Rail bosses threaten to withdraw offer to unions if strikes go ahead

All Change, Govia Must Go campaign logo SUS-160728-145440001
All Change, Govia Must Go campaign logo SUS-160728-145440001

A ‘comprehensive’ offer hoped to resolve a bitter rail dispute could be withdrawn by transport bosses if a union’s strike action goes ahead this week (Monday, October 31).

Govia Thameslink Railway (GTR), which runs the Southern franchise, has warned the RMT union its offer will be rescinded if strikes on Friday and Saturday go ahead as planned.

Southern Railway

Southern Railway

The offer, extended to the union three months ago, includes a five-year jobs guarantee, above inflation pay rises for two years, guaranteed minimum levels of overtime and more trains having a safety-trained person on board.

In a letter to RMT general secretary Mick Cash, GTR human resources director Andy Bindon said: “Your unnecessary action is continuing to have a material and negative impact on people’s work and family lives as well the regional economy and I urge you to stop.”

GTR has said it is ready to meet union representatives this week.

But a response to the letter by Mr Cash suggested the warning was unlikely to terminate the planned action.
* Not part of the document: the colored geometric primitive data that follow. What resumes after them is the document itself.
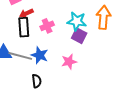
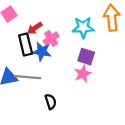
red arrow: (26, 13) -> (35, 28), moved
purple square: (79, 36) -> (86, 57), moved
blue star: (40, 55) -> (42, 51), moved

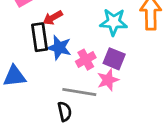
pink cross: (51, 38) -> (86, 60), moved
gray line: (28, 77) -> (79, 92), moved

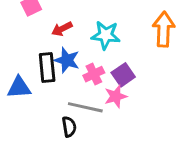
cyan star: (114, 22) -> (106, 35), moved
black rectangle: (39, 37) -> (47, 67), moved
purple square: (114, 59) -> (123, 75), turned 30

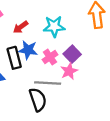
black semicircle: (69, 127) -> (38, 100), size x1.5

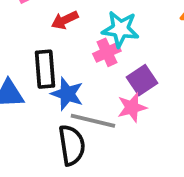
blue star: (28, 50) -> (67, 94), moved
pink cross: (50, 57) -> (107, 52), moved

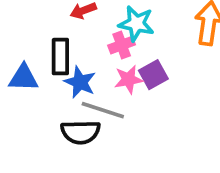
pink star: (132, 107) -> (128, 80), moved
black semicircle: (72, 145) -> (80, 132), turned 93

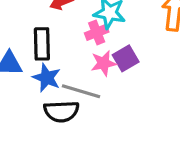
blue star: (80, 82) -> (47, 78), moved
He said: “The action later this week goes ahead due to intransigence of the GTR bosses and their cheerleaders in Government who are pulling the strings in this dispute. RMT will be holding a national rally at Parliament tomorrow lunchtime in support of the fight for safe services on Southern Rail.
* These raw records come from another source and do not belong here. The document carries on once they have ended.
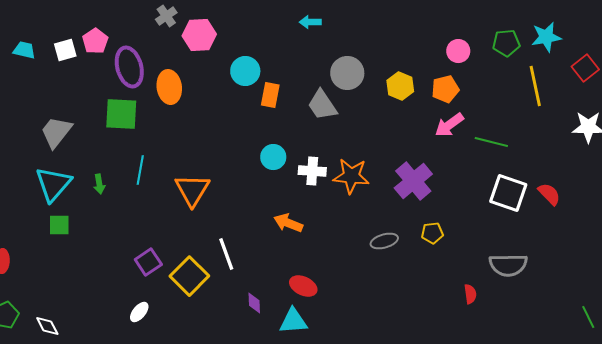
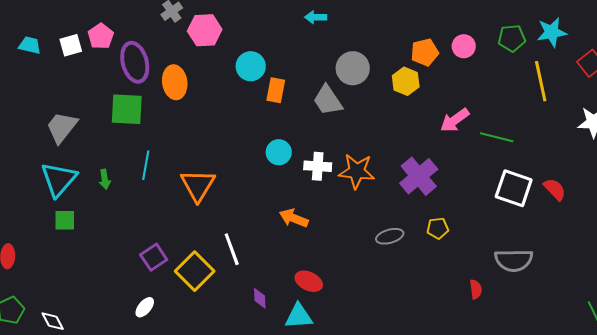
orange pentagon: (445, 89) -> (425, 52), moved

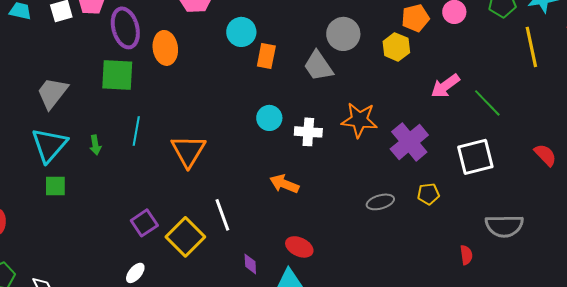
green line: (497, 137) -> (487, 103), turned 32
orange star: (357, 171) -> (359, 120), moved
white square: (514, 188) -> (475, 157), moved, turned -33

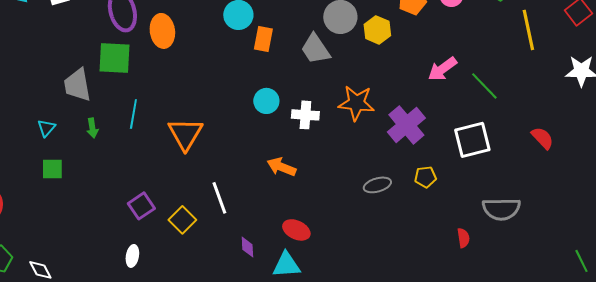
yellow hexagon: (396, 47) -> (377, 30), moved
gray trapezoid: (52, 93) -> (77, 85), moved, turned -48
cyan triangle: (49, 145) -> (46, 128), size x0.5
yellow square: (185, 237) -> (182, 220), size x0.7
white ellipse: (135, 273) -> (132, 256), turned -30

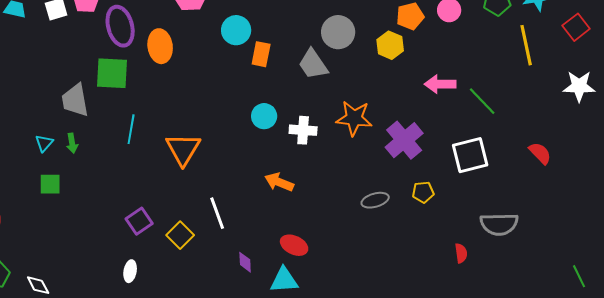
yellow hexagon: (377, 30) -> (390, 45), moved
pink arrow: (442, 69) -> (440, 84), turned 36
green arrow: (92, 128) -> (72, 143), moved

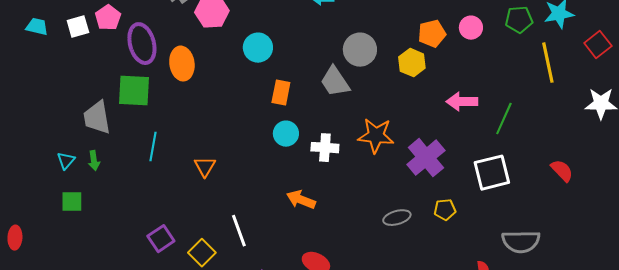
orange rectangle: (261, 54) -> (281, 93), moved
green line: (482, 101) -> (504, 119), turned 68
orange triangle: (183, 149) -> (205, 167), size x0.6

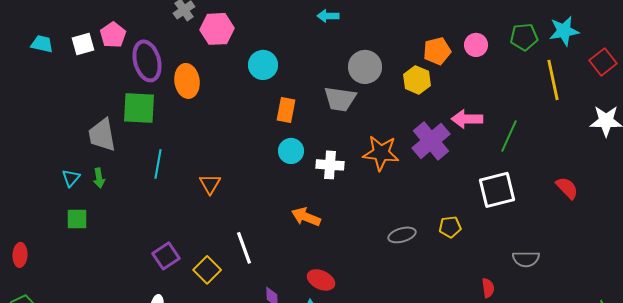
gray trapezoid: (335, 82) -> (340, 99), turned -48
purple cross: (426, 158) -> (431, 141), moved
gray semicircle: (521, 242) -> (526, 259), size x0.7

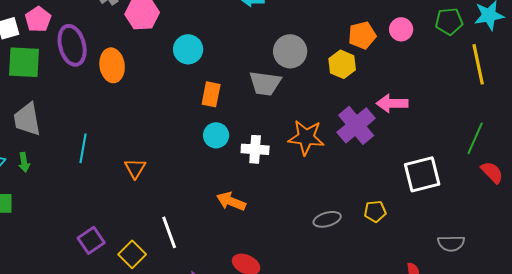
green square: (139, 108) -> (24, 62), moved
green line: (509, 136) -> (475, 138), moved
“The union remains available for serious talks and we would repeat the call to Transport Secretary Chris Grayling to get out of his bunker, get hold of the Southern management and get round the table.”

The latest spat comes after the RMT confirmed it was balloting Southern drivers for further action over the extension of driver-only operation trains.

The ballot will open on Friday and close on November 18 – mirroring the timetable for action by sister union ASLEF.

A GTR spokesman said: “This ballot is unnecessary. Our proposals to transfer the full operation of the train to the driver to allow the on board supervisor to concentrate on customer service are totally safe, and a proven method of operation.